Certains écrits vous touchent par leur beauté et leur profondeur.
J’aimerais partager avec vous l’un de ces textes qui a eu et conserve sur moi un tel effet.
Ses mots tissent un lien entre mes âges, parlant sur un plan sensible à l’enfant, à l’adulte et à la vieille âme en moi.
Quand j'étais petite, je rêvais de créer des objets uniques auxquels j'attribuais un pouvoir magique. Celui de transformer le regard de celles et ceux qui les contemplent ou les possèdent, en rendant leur relation au monde plus enchantée.
Bien des années plus tard, je les ai appelés "objets de perception". Avec mes mots d’adulte, je les décrirais comme des médiateurs subtils qui révèlent ce que nos sens non affinés ne peuvent capter. Ils amplifient, complètent ou font apparaître l'invisible, ouvrant discrètement notre expérience sensible à des dimensions plus vastes et plus profondes.
Éloge de l’Ombre de Jun'ichirō Tanizaki, qui célèbre la beauté subtile et mystique de l'ombre dans la culture japonaise, pourrait être un tel objet.
En architecture, l’atmosphère d’un espace se compose des impressions et des sensations suscitées par des éléments tels que la lumière, les matériaux, la couleur et les textures qui façonnent notre expérience émotionnelle. Tanizaki nous immerge dans les subtiles variations sensorielles créées par les jeux d'ombre et de lumière, les matériaux naturels et la patine du temps, qui confèrent aux objets et aux espaces une profondeur et une atmosphère intime. Notre perception de l’obscurité s’en trouve profondément bouleversée.
ce que l’on appelle le beau n’est d’ordinaire qu’une sublimation des réalités de la vie [...]

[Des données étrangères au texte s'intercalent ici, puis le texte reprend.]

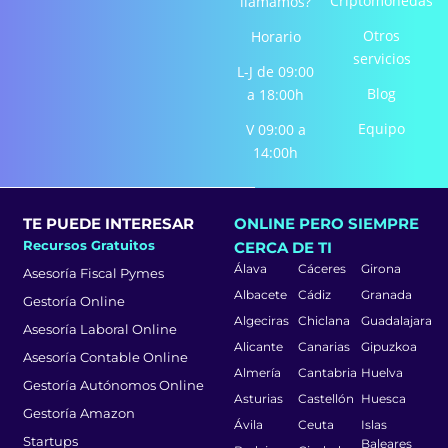
Criptomonedas
llamamos?
k
a
n
-
m
-
Otros
Horario
f
i
servicios
L-J de 09:00
n
Blog
a 18:00h
Equipo
V 09:00 a
14:00h
TE PUEDE INTERESAR
ONLINE PERO SIEMPRE
Recursos Gratuitos
CERCA DE TI
Álava
Cáceres
Girona
Asesoría Fiscal Pymes
Albacete
Cádiz
Granada
Gestoría Online
Algeciras
Chiclana
Guadalajara
Asesoría Laboral Online
Alicante
Canarias
Gipuzkoa
Asesoría Contable Online
Almería
Cantabria
Huelva
Gestoría Autónomos Online
Asturias
Castellón
Huesca
Gestoría Amazon
Ávila
Ceuta
Islas
Startups
Baleares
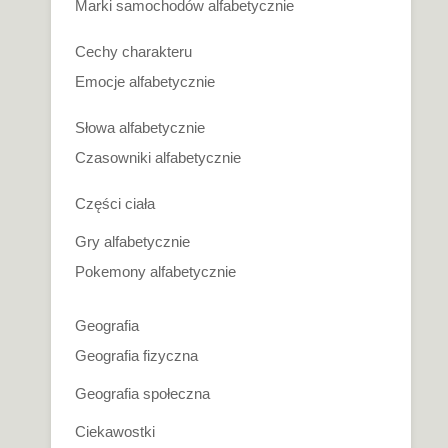
Marki samochodów alfabetycznie
Cechy charakteru
Emocje alfabetycznie
Słowa alfabetycznie
Czasowniki alfabetycznie
Części ciała
Gry alfabetycznie
Pokemony alfabetycznie
Geografia
Geografia fizyczna
Geografia społeczna
Ciekawostki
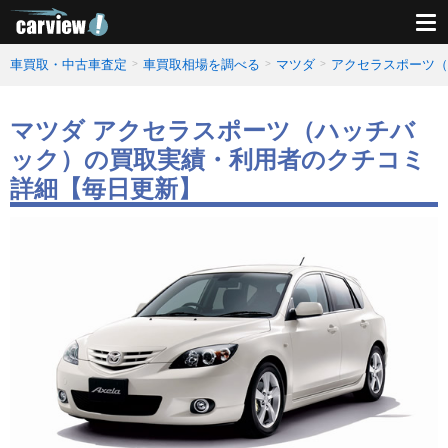
車買取・中古車査定
車買取相場を調べる
マツダ
アクセラスポーツ（
マツダ アクセラスポーツ（ハッチバ
ック）の買取実績・利用者のクチコミ
詳細【毎日更新】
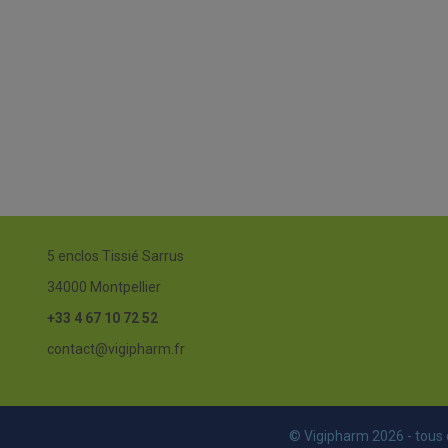
5 enclos Tissié Sarrus
34000 Montpellier
+33 4 67 10 72 52
contact@vigipharm.fr
© Vigipharm 2026 - tous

nos ancêtres, contraints à demeurer bon gré mal gré dans des chambres obscures, découvrirent un jour le beau au sein de l’ombre, et bientôt ils en vinrent à se servir de l’ombre en vue d’obtenir des effets esthétiques. [1]
Mes études doctorales spécialisées en neurosciences cognitives m’ont permis d’explorer l’infiniment petit, l’invisible à l’œil nu, les mystères de la biologie cérébrale [Voir l’invisible: les dessous des rythmes du cerveau], Éloge de l’ombre m’a ouverte à l’infinité des possibilités sensorielles et esthétiques qui nous entourent.
Et maintenant, si cela vous dit, fermez les yeux quelques instants et laissez-vous porter :
Après cela, est-il encore possible de boire un bouillon ou une tasse de thé avec indifférence?
[1] Tanizaki, J. (2011). Éloge de l’ombre (R. Sieffert, Trad.). Verdier.